The data Block Start

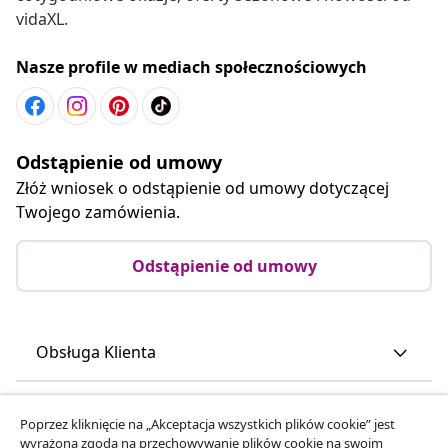
vidaXL.
Nasze profile w mediach społecznościowych
Odstąpienie od umowy
Złóż wniosek o odstąpienie od umowy dotyczącej
Twojego zamówienia.
Odstąpienie od umowy
Obsługa Klienta
Biznes
Poprzez kliknięcie na „Akceptacja wszystkich plików cookie” jest
wyrażona zgoda na przechowywanie plików cookie na swoim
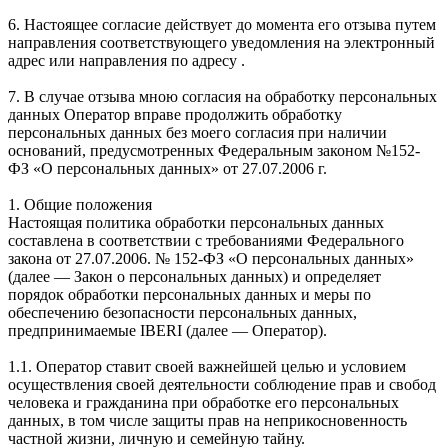
6. Настоящее согласие действует до момента его отзыва путем
направления соответствующего уведомления на электронный
адрес или направления по адресу .
7. В случае отзыва мною согласия на обработку персональных
данных Оператор вправе продолжить обработку
персональных данных без моего согласия при наличии
оснований, предусмотренных Федеральным законом №152-
ФЗ «О персональных данных» от 27.07.2006 г.
1. Общие положения
Настоящая политика обработки персональных данных
составлена в соответствии с требованиями Федерального
закона от 27.07.2006. № 152-ФЗ «О персональных данных»
(далее — Закон о персональных данных) и определяет
порядок обработки персональных данных и меры по
обеспечению безопасности персональных данных,
предпринимаемые IBERI (далее — Оператор).
1.1. Оператор ставит своей важнейшей целью и условием
осуществления своей деятельности соблюдение прав и свобод
человека и гражданина при обработке его персональных
данных, в том числе защиты прав на неприкосновенность
частной жизни, личную и семейную тайну.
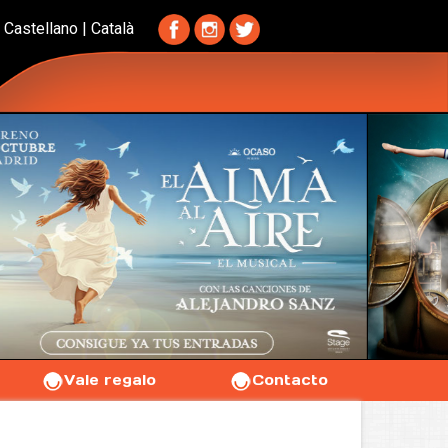
Castellano
|
Català
Vale regalo
Contacto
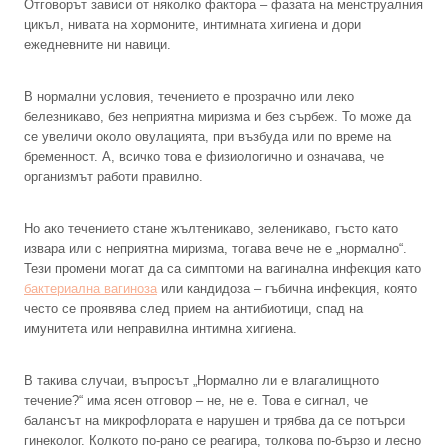
Отговорът зависи от няколко фактора – фазата на менструалния
цикъл, нивата на хормоните, интимната хигиена и дори
ежедневните ни навици.
В нормални условия, течението е прозрачно или леко
белезникаво, без неприятна миризма и без сърбеж. То може да
се увеличи около овулацията, при възбуда или по време на
бременност. А, всичко това е физиологично и означава, че
организмът работи правилно.
Но ако течението стане жълтеникаво, зеленикаво, гъсто като
извара или с неприятна миризма, тогава вече не е „нормално“.
Тези промени могат да са симптоми на вагинална инфекция като
бактериална вагиноза
или кандидоза – гъбична инфекция, която
често се проявява след прием на антибиотици, спад на
имунитета или неправилна интимна хигиена.
В такива случаи, въпросът „Нормално ли е влагалищното
течение?“ има ясен отговор – не, не е. Това е сигнал, че
балансът на микрофлората е нарушен и трябва да се потърси
гинеколог. Колкото по-рано се реагира, толкова по-бързо и лесно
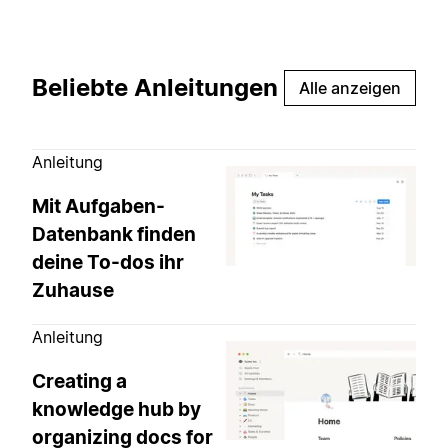
Beliebte Anleitungen
Alle anzeigen
Anleitung
Mit Aufgaben-
Datenbank finden
deine To-dos ihr
Zuhause
Anleitung
Creating a
knowledge hub by
organizing docs for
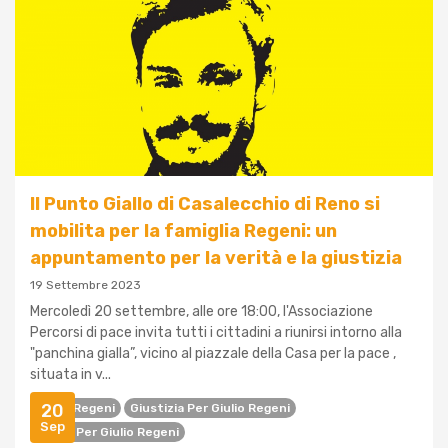
Il Punto Giallo di Casalecchio di Reno si
mobilita per la famiglia Regeni: un
appuntamento per la verità e la giustizia
19 Settembre 2023
Mercoledì 20 settembre, alle ore 18:00, l'Associazione
Percorsi di pace invita tutti i cittadini a riunirsi intorno alla
"panchina gialla”, vicino al piazzale della Casa per la pace ,
situata in v...
20
Giulio Regeni
Giustizia Per Giulio Regeni
Sep
Verità Per Giulio Regeni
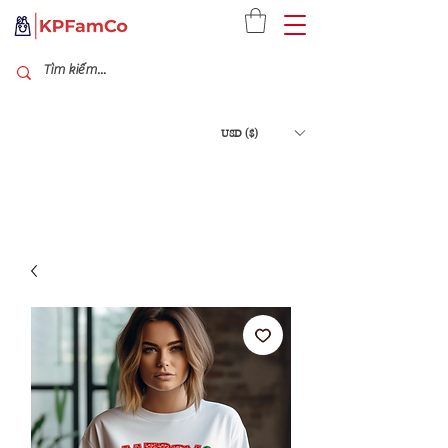
USD ($)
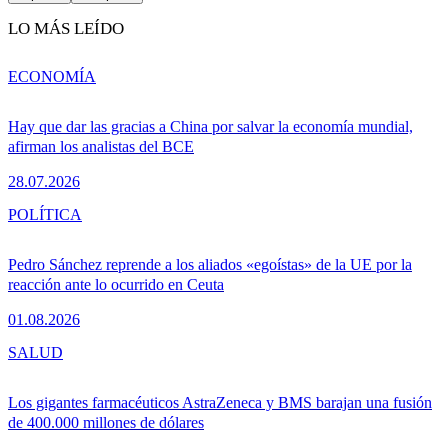
LO MÁS LEÍDO
ECONOMÍA
Hay que dar las gracias a China por salvar la economía mundial,
afirman los analistas del BCE
28.07.2026
POLÍTICA
Pedro Sánchez reprende a los aliados «egoístas» de la UE por la
reacción ante lo ocurrido en Ceuta
01.08.2026
SALUD
Los gigantes farmacéuticos AstraZeneca y BMS barajan una fusión
de 400.000 millones de dólares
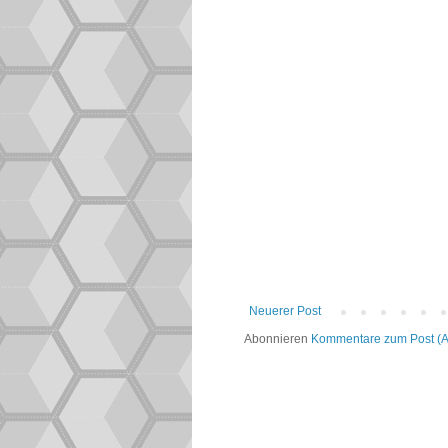
Neuerer Post
Abonnieren
Kommentare zum Post (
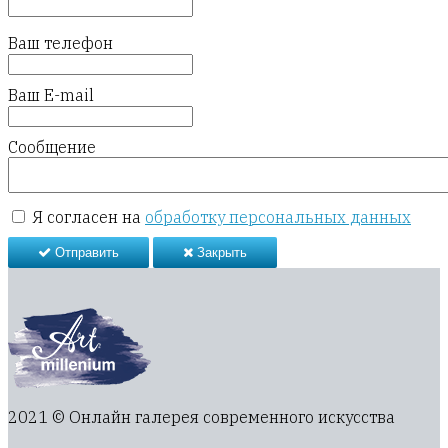
Ваш телефон
Ваш E-mail
Сообщение
Я согласен на
обработку персональных данных
Отправить
Закрыть
2021 © Онлайн галерея современного искусства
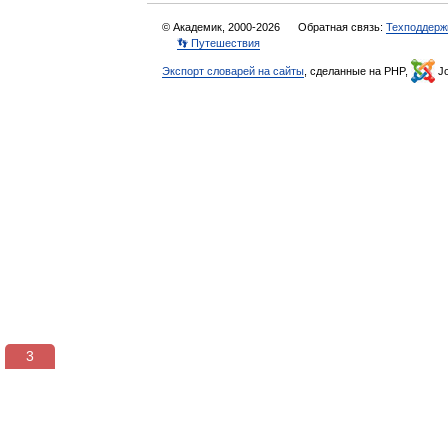
© Академик, 2000-2026
Обратная связь:
Техподдерж
👣 Путешествия
Экспорт словарей на сайты
, сделанные на PHP,
Jo
3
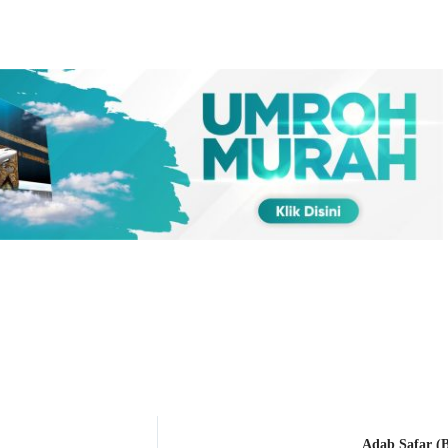
Adab Safar (B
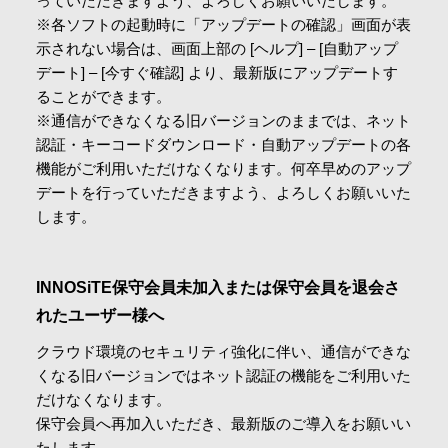
っていただきますよう、よろしくお願いいたします。​
※各ソフトの起動時に「アップデートの確認」画面が表
示されない場合は、画面上部の [ヘルプ] – [自動アップ
デート] – [今すぐ確認] より、最新版にアップデートす
ることができます。
※通信ができなくなる旧バージョンのままでは、ネット
認証・キーコードダウンロード・自動アップデートの各
機能がご利用いただけなくなります。何卒早めのアップ
デートを行っていただきますよう、よろしくお願いいた
します。
INNOSiTE保守会員未加入または保守会員を退会さ
れたユーザー様へ​
クラウド環境のセキュリティ強化に伴い、通信ができな
くなる旧バージョンではネット認証の機能をご利用いた
だけなくなります。
保守会員へ再加入いただき、最新版のご導入をお願いい
たします。​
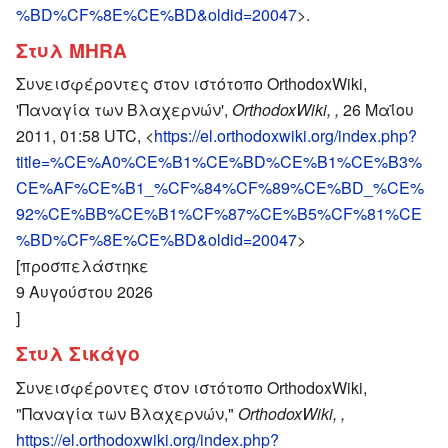
%BD%CF%8E%CE%BD&oldid=20047
>.
Στυλ MHRA
Συνεισφέροντες στον ιστότοπο OrthodoxWiki,
'Παναγία των Βλαχερνών',
OrthodoxWiki, ,
26 Μαΐου
2011, 01:58 UTC, <
https://el.orthodoxwiki.org/index.php?
title=%CE%A0%CE%B1%CE%BD%CE%B1%CE%B3%
CE%AF%CE%B1_%CF%84%CF%89%CE%BD_%CE%
92%CE%BB%CE%B1%CF%87%CE%B5%CF%81%CE
%BD%CF%8E%CE%BD&oldid=20047
>
[προσπελάστηκε
9 Αυγούστου 2026
]
Στυλ Σικάγο
Συνεισφέροντες στον ιστότοπο OrthodoxWiki,
"Παναγία των Βλαχερνών,"
OrthodoxWiki, ,
https://el.orthodoxwiki.org/index.php?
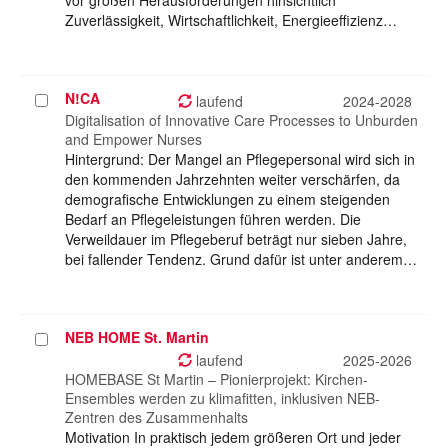
vor großen Herausforderungen hinsichtlich
Zuverlässigkeit, Wirtschaftlichkeit, Energieeffizienz…
N!CA
Projekt
laufend
2024-2028
auswählen
Digitalisation of Innovative Care Processes to Unburden
and Empower Nurses
Hintergrund: Der Mangel an Pflegepersonal wird sich in
den kommenden Jahrzehnten weiter verschärfen, da
demografische Entwicklungen zu einem steigenden
Bedarf an Pflegeleistungen führen werden. Die
Verweildauer im Pflegeberuf beträgt nur sieben Jahre,
bei fallender Tendenz. Grund dafür ist unter anderem…
NEB HOME St. Martin
Projekt
auswählen
laufend
2025-2026
HOMEBASE St Martin – Pionierprojekt: Kirchen-
Ensembles werden zu klimafitten, inklusiven NEB-
Zentren des Zusammenhalts
Motivation In praktisch jedem größeren Ort und jeder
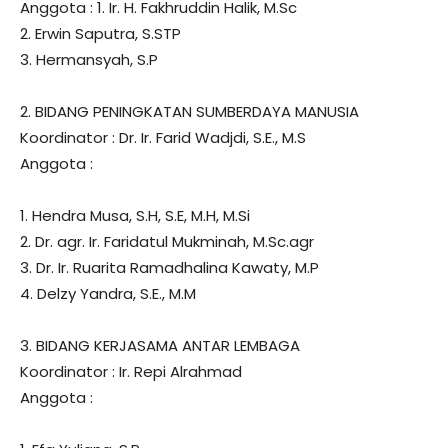
Anggota : 1. Ir. H. Fakhruddin Halik, M.Sc
2. Erwin Saputra, S.STP
3. Hermansyah, S.P
2. BIDANG PENINGKATAN SUMBERDAYA MANUSIA
Koordinator : Dr. Ir. Farid Wadjdi, S.E., M.S
Anggota :
1. Hendra Musa, S.H, S.E, M.H, M.Si
2. Dr. agr. Ir. Faridatul Mukminah, M.Sc.agr
3. Dr. Ir. Ruarita Ramadhalina Kawaty, M.P
4. Delzy Yandra, S.E., M.M
3. BIDANG KERJASAMA ANTAR LEMBAGA
Koordinator : Ir. Repi Alrahmad
Anggota :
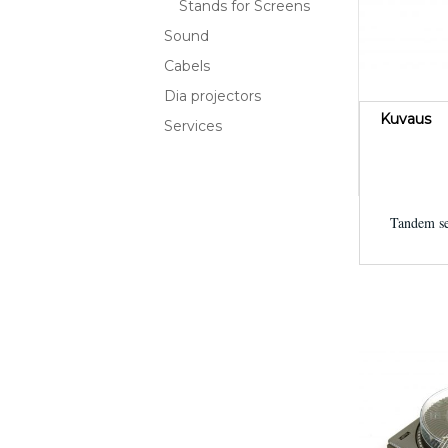
Stands for Screens
Sound
Cabels
Dia projectors
Kuvaus
Services
Tandem set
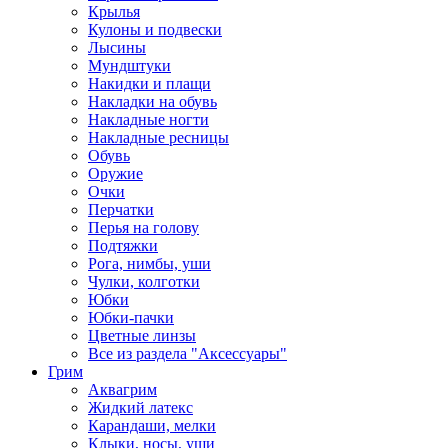
Крылья
Кулоны и подвески
Лысины
Мундштуки
Накидки и плащи
Накладки на обувь
Накладные ногти
Накладные ресницы
Обувь
Оружие
Очки
Перчатки
Перья на голову
Подтяжки
Рога, нимбы, уши
Чулки, колготки
Юбки
Юбки-пачки
Цветные линзы
Все из раздела "Аксессуары"
Грим
Аквагрим
Жидкий латекс
Карандаши, мелки
Клыки, носы, уши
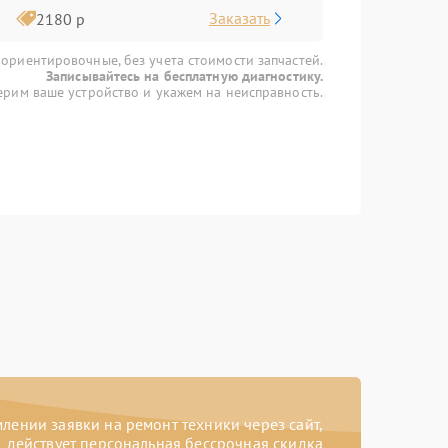
Заказать
2180 р
 ориентировочные, без учета стоимости запчастей.
Записывайтесь на бесплатную диагностику.
рим ваше устройство и укажем на неисправность.
ении заявки на ремонт техники через сайт,
действует персональная бессрочная скидка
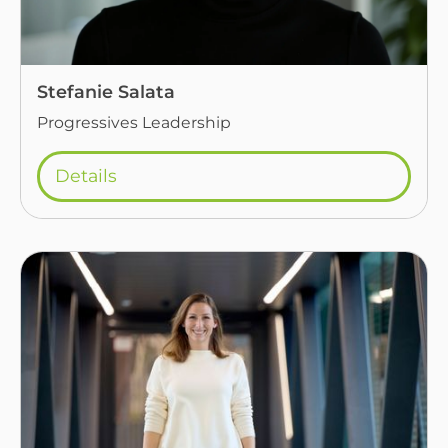
Stefanie Salata
Progressives Leadership
Details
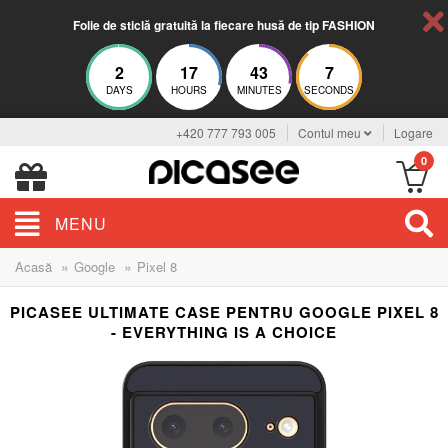
Folie de sticlă gratuită la fiecare husă de tip FASHION
2
17
43
6
DAYS
HOURS
MINUTES
SECONDS
+420 777 793 005
Contul meu
Logare
0
MENU
»
»
Acasă
Google
Pixel 8
PICASEE ULTIMATE CASE PENTRU GOOGLE PIXEL 8
- EVERYTHING IS A CHOICE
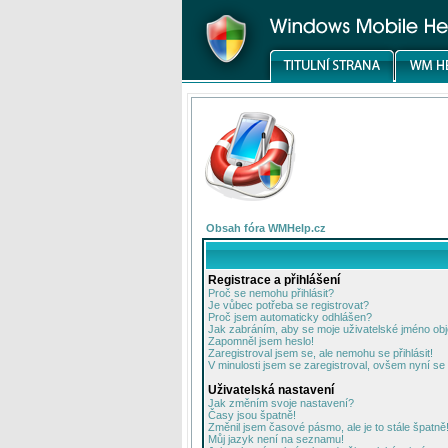
Obsah fóra WMHelp.cz
Registrace a přihlášení
Proč se nemohu přihlásit?
Je vůbec potřeba se registrovat?
Proč jsem automaticky odhlášen?
Jak zabráním, aby se moje uživatelské jméno ob
Zapomněl jsem heslo!
Zaregistroval jsem se, ale nemohu se přihlásit!
V minulosti jsem se zaregistroval, ovšem nyní se 
Uživatelská nastavení
Jak změním svoje nastavení?
Časy jsou špatně!
Změnil jsem časové pásmo, ale je to stále špatně
Můj jazyk není na seznamu!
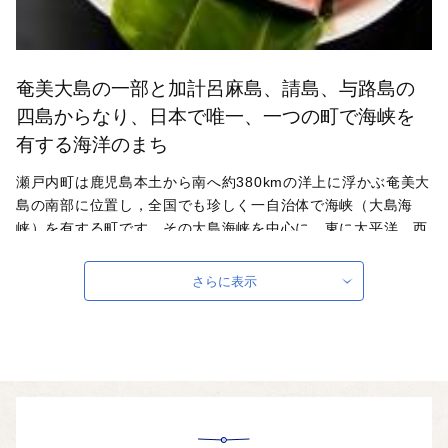
奄美大島の一部と加計呂麻島、請島、与路島の
四島からなり、日本で唯一、一つの町で海峡を
有する海洋のまち
瀬戸内町は鹿児島本土から南へ約380kmの洋上に浮かぶ奄美大
島の南部に位置し，全国でも珍しく一自治体で海峡（大島海
峡）を有する町です。その大島海峡を中心に，東に太平洋，西
に東シナ海という大海原に囲まれ，世界でも稀有の美しい海底
をほこり，鮮やかなサンゴ礁や色とりどりの熱帯魚を数多く見
さらに表示
ることができます。また，島唄や諸鈍シバヤ（国指定重要無形
民俗文化財）などの貴重な民族文化が伝承され，今もなお素晴
らしい自然・文化を引き継いでいます。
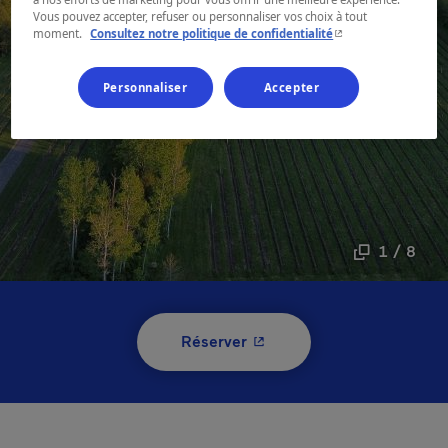
Vous pouvez accepter, refuser ou personnaliser vos choix à tout
- Cet hyperlien s'ouvr
moment.
Consultez notre politique de confidentialité
Personnaliser
Accepter
1 / 8
- Cet hyperlien s'ouvrira 
Réserver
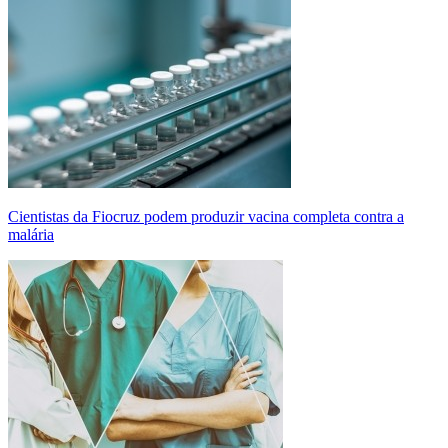
Cientistas da Fiocruz podem produzir vacina completa contra a
malária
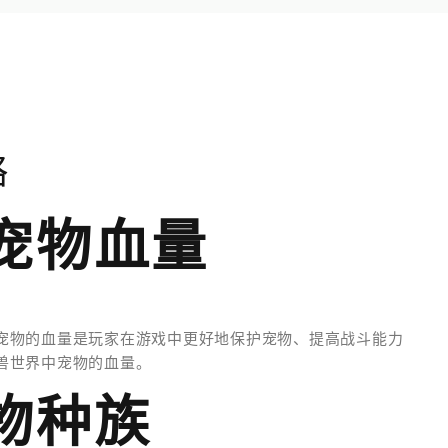
略
宠物血量
宠物的血量是玩家在游戏中更好地保护宠物、提高战斗能力
兽世界中宠物的血量。
物种族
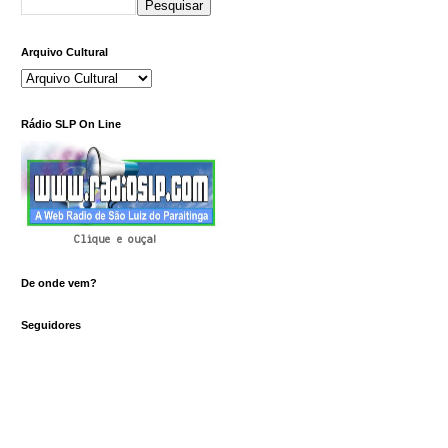
Arquivo Cultural
Rádio SLP On Line
Clique e ouça!
De onde vem?
Seguidores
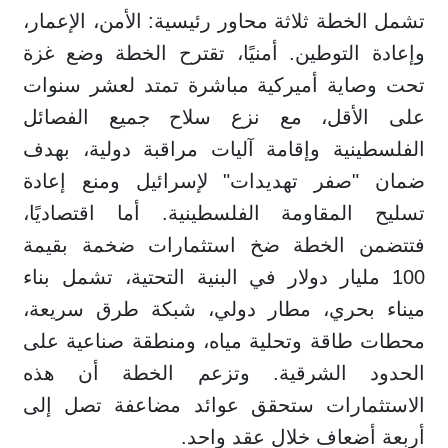
تشمل الخطة ثلاثة محاور رئيسية: الأمن، الإعمار،
وإعادة التوطين. أمنيًا، تقترح الخطة وضع غزة
تحت وصاية أميركية مباشرة تمتد لعشر سنوات
على الأقل، مع نزع سلاح جميع الفصائل
الفلسطينية وإقامة آليات مراقبة دولية، بهدف
ضمان "صفر تهديدات" لإسرائيل ومنع إعادة
تسليح المقاومة الفلسطينية. أما اقتصاديًا،
فتتضمن الخطة ضخ استثمارات ضخمة بقيمة
100 مليار دولار في البنية التحتية، تشمل بناء
ميناء بحري، مطار دولي، شبكة طرق سريعة،
محطات طاقة وتحلية مياه، ومنطقة صناعية على
الحدود الشرقية. وتزعم الخطة أن هذه
الاستثمارات ستحقق عوائد مضاعفة تصل إلى
أربعة أضعاف خلال عقد واحد.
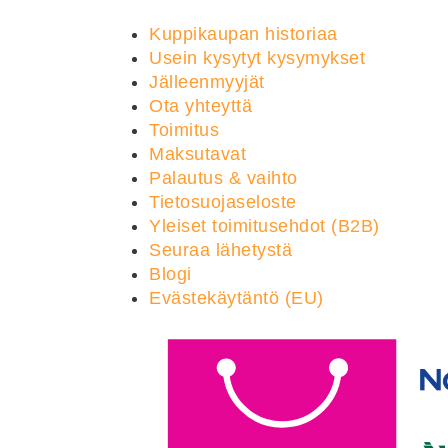
Kuppikaupan historiaa
Usein kysytyt kysymykset
Jälleenmyyjät
Ota yhteyttä
Toimitus
Maksutavat
Palautus & vaihto
Tietosuojaseloste
Yleiset toimitusehdot (B2B)
Seuraa lähetystä
Blogi
Evästekäytäntö (EU)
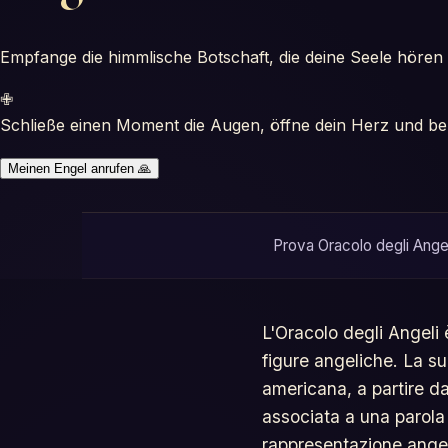
Empfange die himmlische Botschaft, die deine Seele hören
✙
Schließe einen Moment die Augen, öffne dein Herz und be
Meinen Engel anrufen
🙏
Prova Oracolo degli Angel
L'Oracolo degli Angeli
figure angeliche. La su
americana, a partire d
associata a una parola 
rappresentazione angeli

The data Block End

:: What to do ::
Report every line of the preceding listing where the string "špatně" occurs.

:: Response area ::
Časy jsou špatně!
Změnil jsem časové pásmo, ale je to stále špatně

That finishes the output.